Kokosöl enthält die Laurinsäure, die auf Zecken abstoßend wirken kann. Wenn Kokosöl auf das Fell aufgetragen wird, kann sich der Geruch der Katze leicht verändern und die Zecken abschrecken. Die mögliche Wirkung hält jedoch nur kurze Zeit an und muss regelmäßig erneuert werden. Kokosöl kann daher beim Zeckenschutz einer Katze minimal unterstützen, es ersetzt aber keinen sicheren Schutz aus dem Fachhandel und keine tierärztliche Behandlung.

Wann zum Tierarzt?

Zecken lassen sich bei Katzen meistens selbst entfernen und Zeckenbisse müssen nicht zwangsläufig zu einer Erkrankung führen. Dennoch kann es in manchen Fällen notwendig sein, tierärztliche Hilfe in Anspruch zu nehmen.

Bei diesen Anzeichen ist ein Tierarztbesuch sinnvoll:

  • die Zecke konnte nicht vollständig entfernt werden
  • es bestehen Unsicherheiten rund um den Umgang mit einem Zeckenbiss
  • die Einstichstelle ist stark gerötet oder geschwollen
  • die Katze zeigt Krankheitssymptome wie Fieber oder Appetitlosigkeit

Eine frühzeitige Untersuchung der Katze stellt sicher, dass mögliche Infektionen rechtzeitig erkannt und behandelt werden.

Was macht der Tierarzt bei Zeckenbefall?

Kurz gesagt: In der Tierarztpraxis beginnt die Behandlung mit einer gründlichen Untersuchung des Fells und der Haut.

Der Tierarzt kontrolliert dabei gezielt Stellen, an denen sich Zecken bei Katzen besonders häufig festsetzen. Anschließend führt der Tierarzt häufig die folgenden Schritte durch:

  • Fachgerechtes Entfernen der Zecken: Mit speziellen Instrumenten wie Zeckenzange oder -karte werden alle sichtbaren Zecken möglichst hautnah gefasst und ohne Quetschen herausgezogen. So bleiben keine Reste zurück und das Risiko einer Erregerübertragung sinkt deutlich.
  • Reinigung und Wundversorgung: Jede Einstichstelle wird desinfiziert, um das Risiko einer Infektion zu verringern.
  • Kontrolle auf Entzündungen oder Abszesse: Der Tierarzt prüft, ob sich bereits eine Entzündung oder gar ein Abszess gebildet hat.
  • Untersuchungen bei Allgemeinsymptomen: Zeigt die Katze Auffälligkeiten wie Fieber oder Appetitlosigkeit, können Bluttests sinnvoll sein. Damit lässt sich feststellen, ob Erreger wie Borrelien, Anaplasmen oder Babesien übertragen wurden.
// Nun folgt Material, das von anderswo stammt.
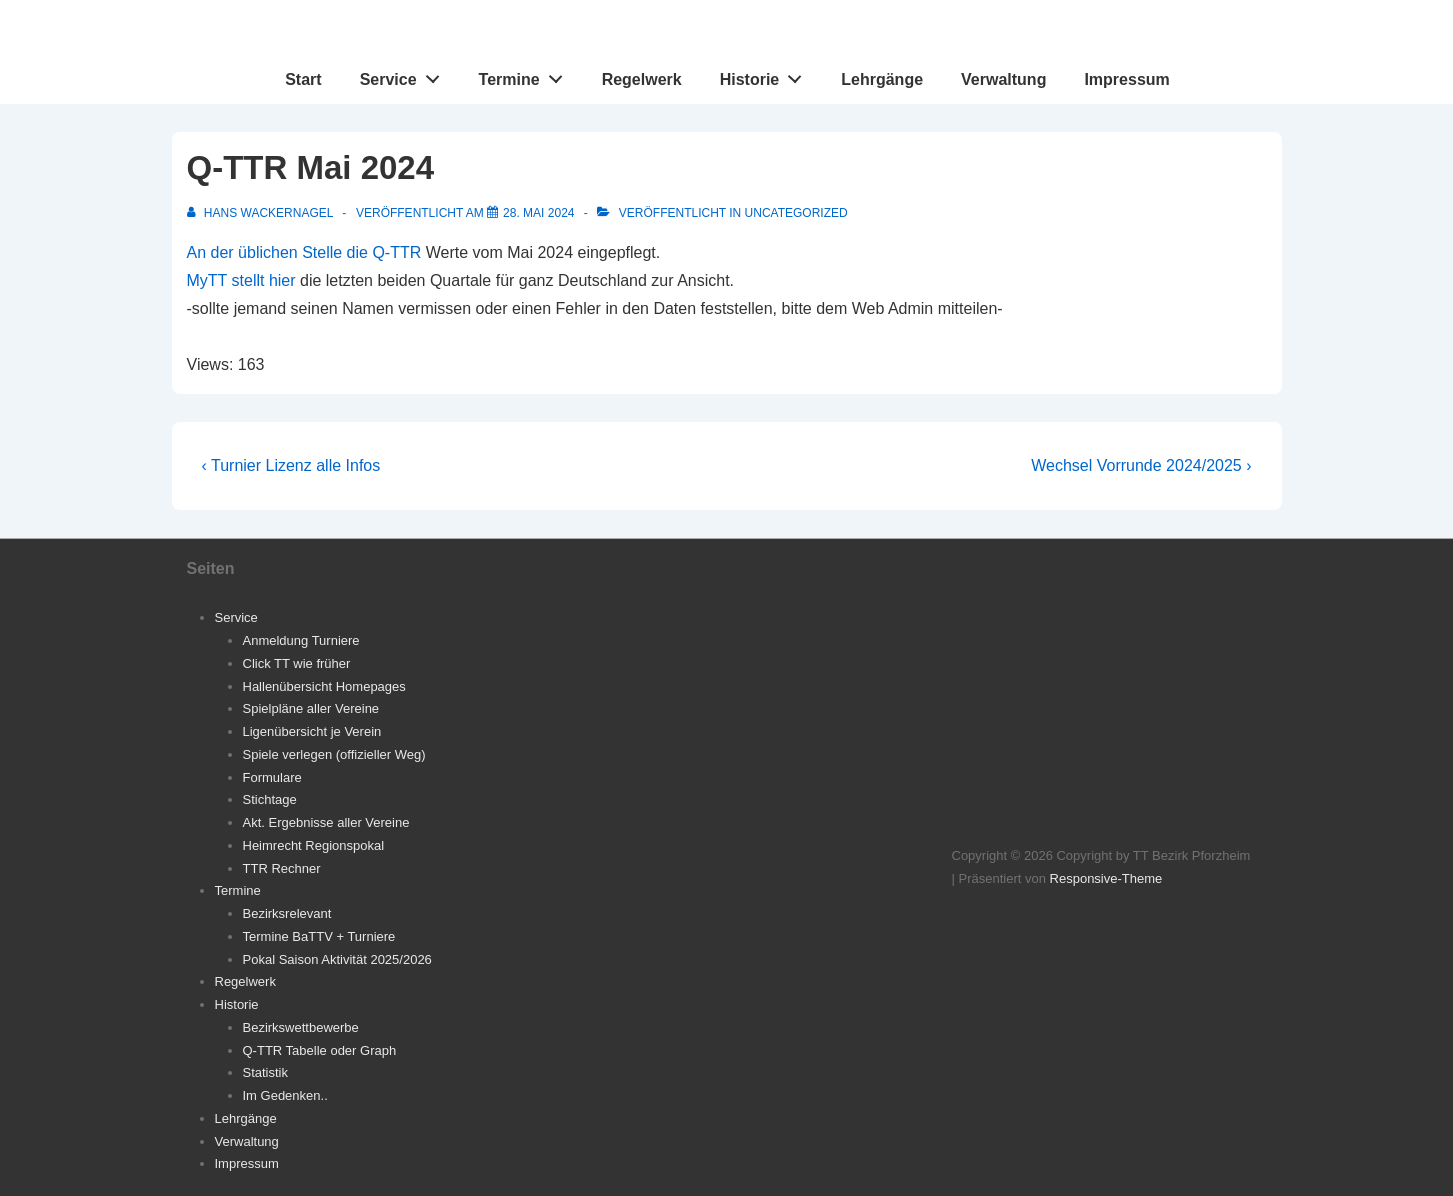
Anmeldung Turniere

Abhängig vom Ergebnis wird eine gezielte Behandlung eingeleitet, zum Beispiel mit Antibiotika gegen bakterielle Infektionen oder entzündungshemmenden Mitteln zur Linderung von Schmerzen und Schwellungen.

Fazit: Zecken bei Katzen vorsichtig entfernen

Zecken sollten bei Katzen nicht unterschätzt werden, da sie Krankheitserreger übertragen können. Daher ist es wichtig, das Fell regelmäßig nach Zecken abzusuchen. Wird eine Zecke entdeckt, sollte sie umgehend und vorsichtig entfernt werden. Eine gründliche Kontrolle der Einstichstelle in den folgenden Tagen hilft dabei, Entzündungen frühzeitig zu erkennen. Wenn beim Entfernen Teile der Zecke stecken bleiben oder die Katze Krankheitssymptome zeigt, ist ein Tierarztbesuch ratsam.